Todos os comentários

  1. Comentou em 21/09/2007 Marcelo Cardoso

    Excelente o conteúdo do texto aqui apresentado. Concordo quando Márcio Sampaio diz ser um exagero denominar a mídia de ‘golpista’, no entanto, não posso deixar de destacar recentes fatos, como as duas eleições do presidente Lula que mostraram aos brasileiros a existência de certos posicionamentos quase explícitos por parte da tal mídia, tanto para um lado como para outro.
    Não sou contra um veículo de imprensa marcar posição, mas deveria se agir como alguns grandes da mídia dos Estados Unidos: declarar abertamente quem apóia.
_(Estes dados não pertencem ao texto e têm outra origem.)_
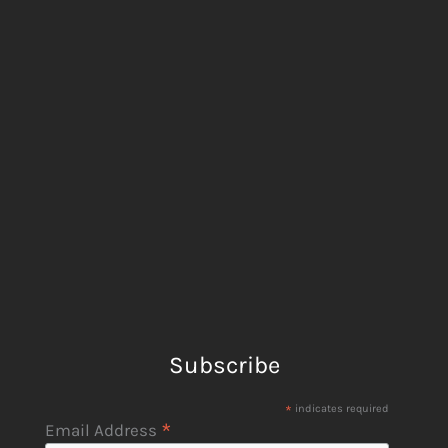
Subscribe
*
indicates required
*
Email Address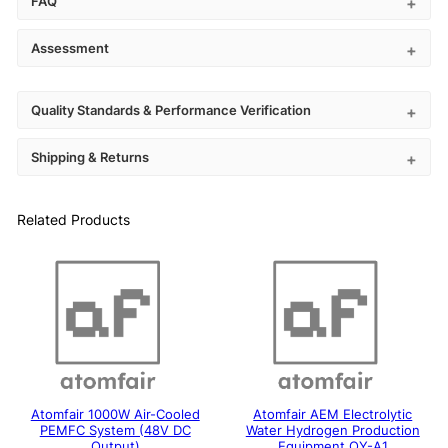
FAQ
Assessment
Quality Standards & Performance Verification
Shipping & Returns
Related Products
Atomfair 1000W Air-Cooled
Atomfair AEM Electrolytic
PEMFC System (48V DC
Water Hydrogen Production
Output)
Equipment QY-A1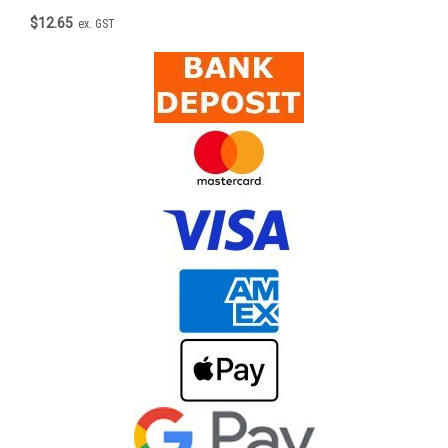
$12.65
ex. GST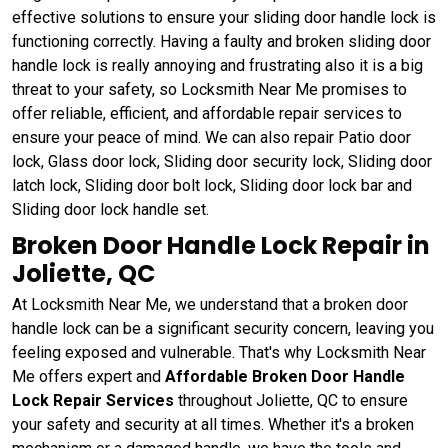
effective solutions to ensure your sliding door handle lock is
functioning correctly. Having a faulty and broken sliding door
handle lock is really annoying and frustrating also it is a big
threat to your safety, so Locksmith Near Me promises to
offer reliable, efficient, and affordable repair services to
ensure your peace of mind. We can also repair Patio door
lock, Glass door lock, Sliding door security lock, Sliding door
latch lock, Sliding door bolt lock, Sliding door lock bar and
Sliding door lock handle set.
Broken Door Handle Lock Repair in
Joliette, QC
At Locksmith Near Me, we understand that a broken door
handle lock can be a significant security concern, leaving you
feeling exposed and vulnerable. That's why Locksmith Near
Me offers expert and
Affordable Broken Door Handle
Lock Repair Services
throughout Joliette, QC to ensure
your safety and security at all times. Whether it's a broken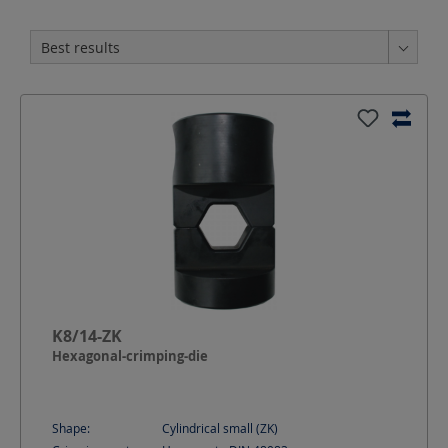
K8/14-ZK
Hexagonal-crimping-die
Shape:
Cylindrical small (ZK)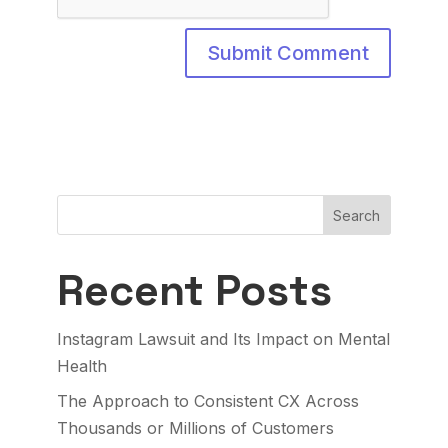
Search
Recent Posts
Instagram Lawsuit and Its Impact on Mental
Health
The Approach to Consistent CX Across
Thousands or Millions of Customers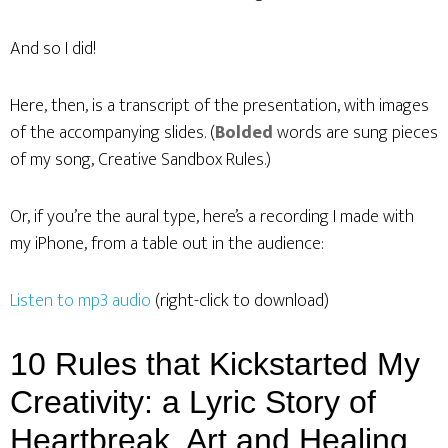
And so I did!
Here, then, is a transcript of the presentation, with images
of the accompanying slides. (
Bolded
words are sung pieces
of my song, Creative Sandbox Rules.)
Or, if you’re the aural type, here’s a recording I made with
my iPhone, from a table out in the audience:
Listen to mp3 audio
(right-click to download)
10 Rules that Kickstarted My
Creativity: a Lyric Story of
Heartbreak, Art and Healing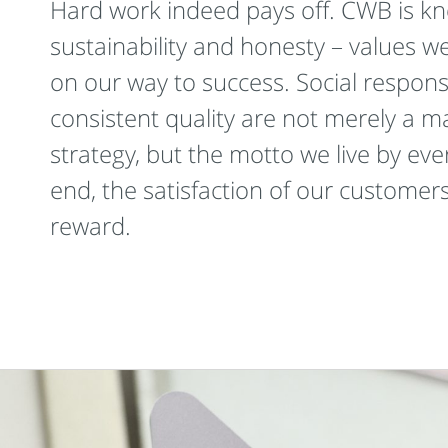
Hard work indeed pays off. CWB is kno
sustainability and honesty – values w
on our way to success. Social responsi
consistent quality are not merely a m
strategy, but the motto we live by eve
end, the satisfaction of our customers
reward.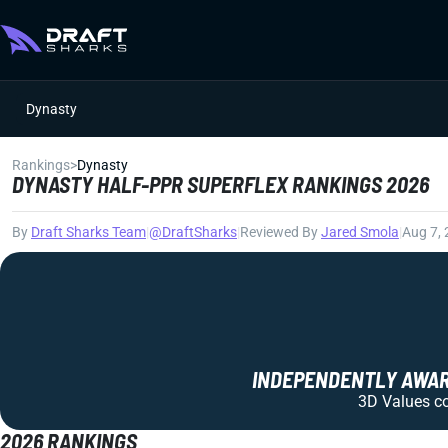
Dynasty
Rankings
>
Dynasty
DYNASTY HALF-PPR SUPERFLEX RANKINGS 2026
By
Draft Sharks Team
|
@DraftSharks
|
Reviewed By
Jared Smola
|
Aug 7,
INDEPENDENTLY AWARD
3D Values com
2026 RANKINGS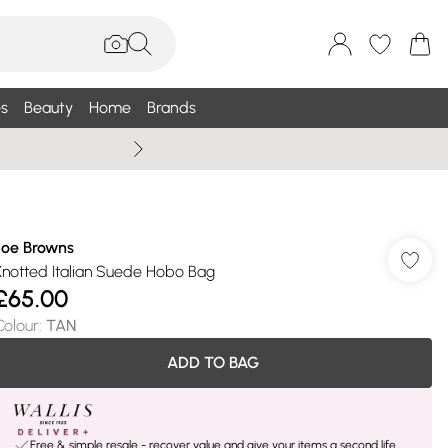
s
Beauty
Home
Brands
Wallis Summe
Joe Browns
Knotted Italian Suede Hobo Bag
£65.00
Colour
:
TAN
ADD TO BAG
Free & simple resale - recover value and give your items a second life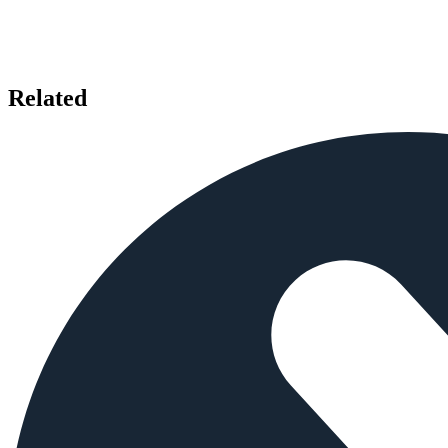
Related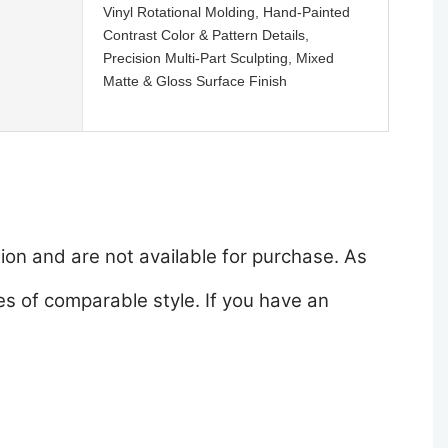
Vinyl Rotational Molding, Hand-Painted
Contrast Color & Pattern Details,
Precision Multi-Part Sculpting, Mixed
Matte & Gloss Surface Finish
ion and are not available for purchase. As
s of comparable style. If you have an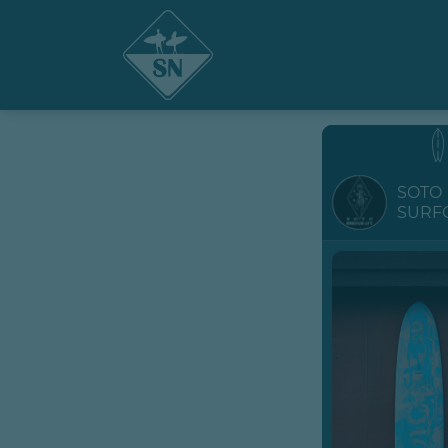
SOTO
SURF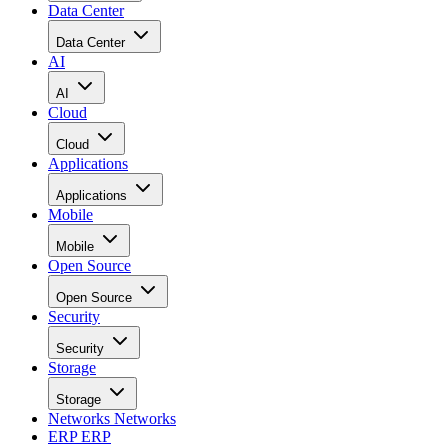
Data Center
Data Center
AI
AI
Cloud
Cloud
Applications
Applications
Mobile
Mobile
Open Source
Open Source
Security
Security
Storage
Storage
Networks
Networks
ERP
ERP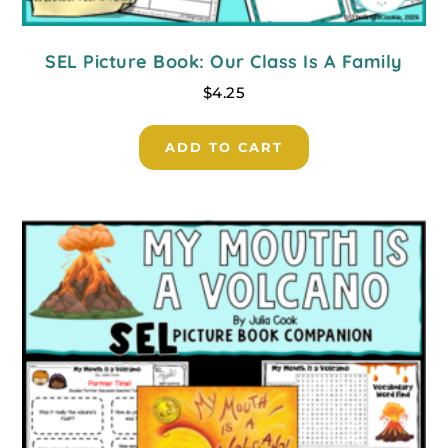
SEL Picture Book: Our Class Is A Family
$
4.25
ADD TO CART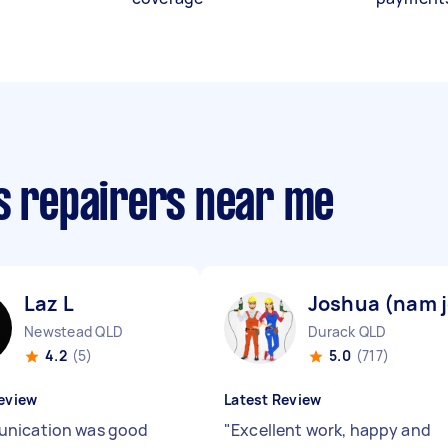
cs repairers near me
Laz L
Joshua (nam j
Newstead QLD
Durack QLD
4.2
(5)
5.0
(717)
eview
Latest Review
nication was good
"
Excellent work, happy and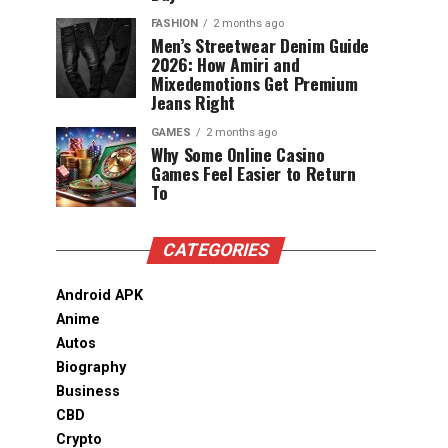
FASHION
2 months ago
Men’s Streetwear Denim Guide
2026: How Amiri and
Mixedemotions Get Premium
Jeans Right
GAMES
2 months ago
Why Some Online Casino
Games Feel Easier to Return
To
CATEGORIES
Android APK
Anime
Autos
Biography
Business
CBD
Crypto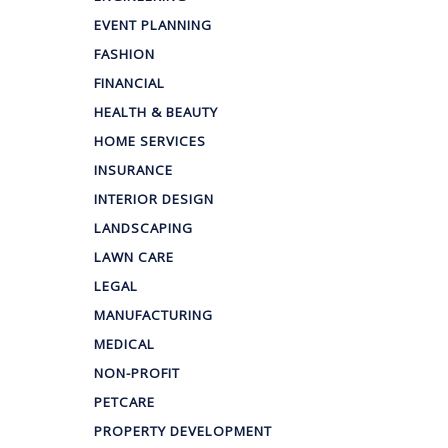
EVENT PLANNING
FASHION
FINANCIAL
HEALTH & BEAUTY
HOME SERVICES
INSURANCE
INTERIOR DESIGN
LANDSCAPING
LAWN CARE
LEGAL
MANUFACTURING
MEDICAL
NON-PROFIT
PETCARE
PROPERTY DEVELOPMENT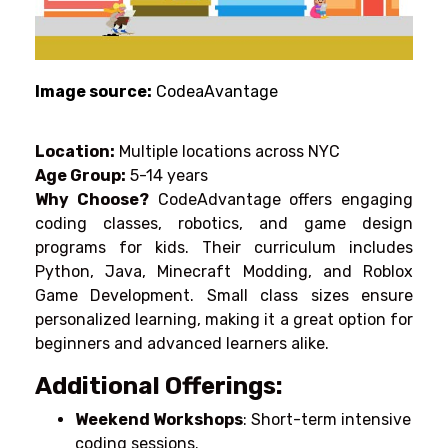
Image source:
CodeaAvantage
Location:
Multiple locations across NYC
Age Group:
5-14 years
Why Choose?
CodeAdvantage offers engaging
coding classes, robotics, and game design
programs for kids. Their curriculum includes
Python, Java, Minecraft Modding, and Roblox
Game Development. Small class sizes ensure
personalized learning, making it a great option for
beginners and advanced learners alike.
Additional Offerings:
Weekend Workshops
: Short-term intensive
coding sessions.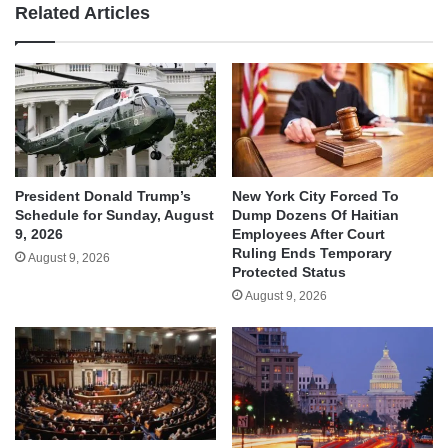
Related Articles
President Donald Trump’s
New York City Forced To
Schedule for Sunday, August
Dump Dozens Of Haitian
9, 2026
Employees After Court
Ruling Ends Temporary
August 9, 2026
Protected Status
August 9, 2026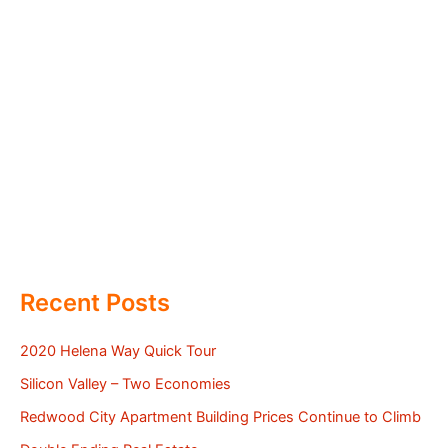
Recent Posts
2020 Helena Way Quick Tour
Silicon Valley – Two Economies
Redwood City Apartment Building Prices Continue to Climb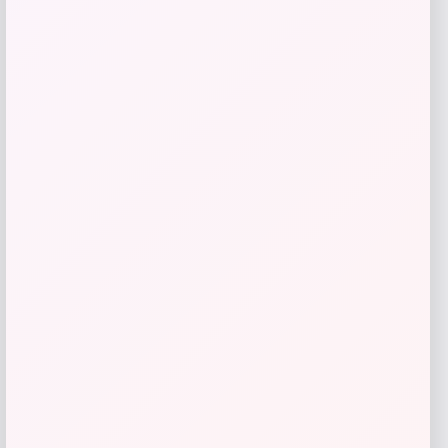
Zion Health
Price
$
13.99
Get Discount
Add to Wallet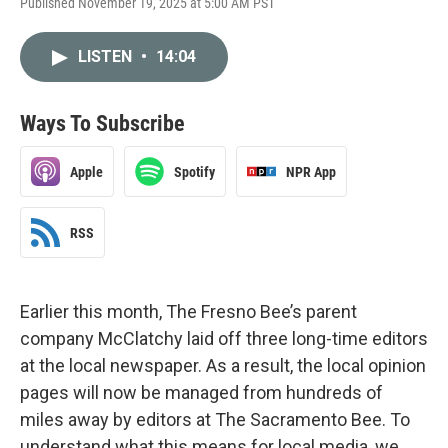
Published November 19, 2025 at 5:00 AM PST
LISTEN
•
14:04
Ways To Subscribe
Apple
Spotify
NPR App
RSS
Earlier this month, The Fresno Bee’s parent
company McClatchy laid off three long-time editors
at the local newspaper. As a result, the local opinion
pages will now be managed from hundreds of
miles away by editors at The Sacramento Bee. To
understand what this means for local media, we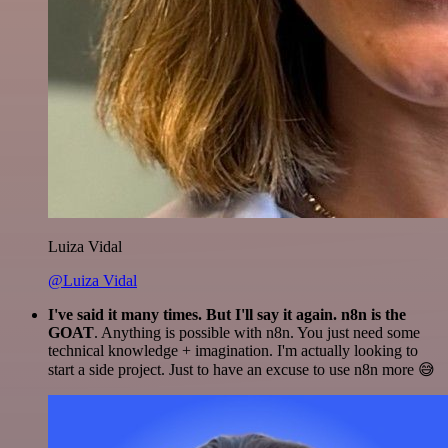
Luiza Vidal
@Luiza Vidal
I've said it many times. But I'll say it again. n8n is the
GOAT
. Anything is possible with n8n. You just need some
technical knowledge + imagination. I'm actually looking to
start a side project. Just to have an excuse to use n8n more 😅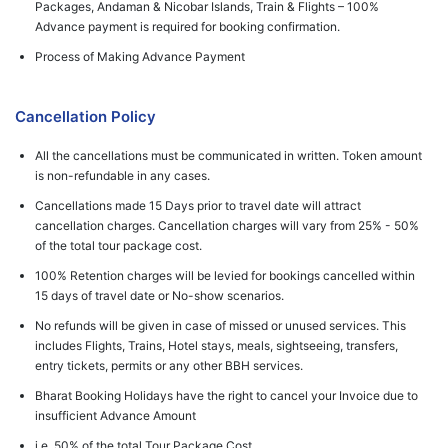
Packages, Andaman & Nicobar Islands, Train & Flights – 100%
Advance payment is required for booking confirmation.
Process of Making Advance Payment
Cancellation Policy
All the cancellations must be communicated in written. Token amount
is non-refundable in any cases.
Cancellations made 15 Days prior to travel date will attract
cancellation charges. Cancellation charges will vary from 25% - 50%
of the total tour package cost.
100% Retention charges will be levied for bookings cancelled within
15 days of travel date or No-show scenarios.
No refunds will be given in case of missed or unused services. This
includes Flights, Trains, Hotel stays, meals, sightseeing, transfers,
entry tickets, permits or any other BBH services.
Bharat Booking Holidays have the right to cancel your Invoice due to
insufficient Advance Amount
i.e. 50% of the total Tour Package Cost.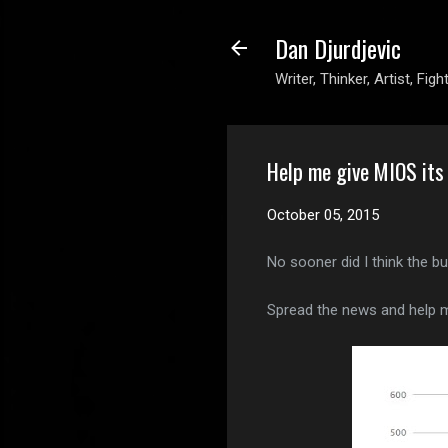
Dan Djurdjevic
Writer, Thinker, Artist, Figh
Help me give MIOS its
October 05, 2015
No sooner did I think the b
Spread the news and help m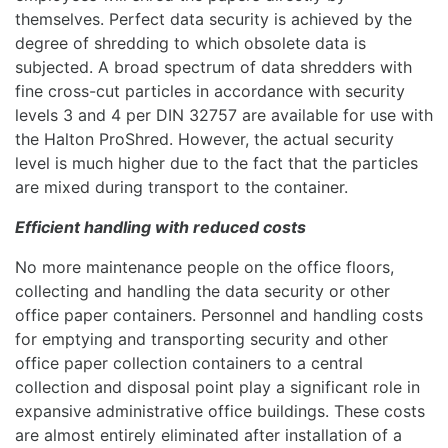
themselves. Perfect data security is achieved by the
degree of shredding to which obsolete data is
subjected. A broad spectrum of data shredders with
fine cross-cut particles in accordance with security
levels 3 and 4 per DIN 32757 are available for use with
the Halton ProShred. However, the actual security
level is much higher due to the fact that the particles
are mixed during transport to the container.
Efficient handling with reduced costs
No more maintenance people on the office floors,
collecting and handling the data security or other
office paper containers. Personnel and handling costs
for emptying and transporting security and other
office paper collection containers to a central
collection and disposal point play a significant role in
expansive administrative office buildings. These costs
are almost entirely eliminated after installation of a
É mais justo com o seu público-alvo.

  2. Comentou em 18/09/2007 Antonio Carlos Silva

    É por causa disso e de outros golpes contra a vontade da maioria da populacão, que, eu confeccionei 10 camisetas com os dizeres A MIDIA BREASILEIRA É UMA M…, distribuí a amigos conscientes e participaremos de qualquer ato contra esta podre mídia.

  3. Comentou em 11/09/2007 Helio Rubens de Arruda e Miranda

    No próximo sábado, no auditório das Faculdades Integradas de Itapetininga, com apoio desta, o POLO SOROCABA da Aliança Internacional de Jornalistas estará realizando um evento dirigido a jornalistas com o tema A Responsabilidade Social do Jornalista , que envolve a questão que está sendo pauta hoje. Discute-se se tal ou qual ação é correta ou não, mas ninguem ainda falou sobre a responsabilidade pessoal do jornalista. Não vale considerar não só a a ética da profissão, ms também a ética do profissional? A reuniao trará jornalistas da PUC São Paulo, de Sorocaba e de toda a Região Sudoeste do Estado de São Paulo. Será no sábado,a partir das 14 horas. Entrada grauita.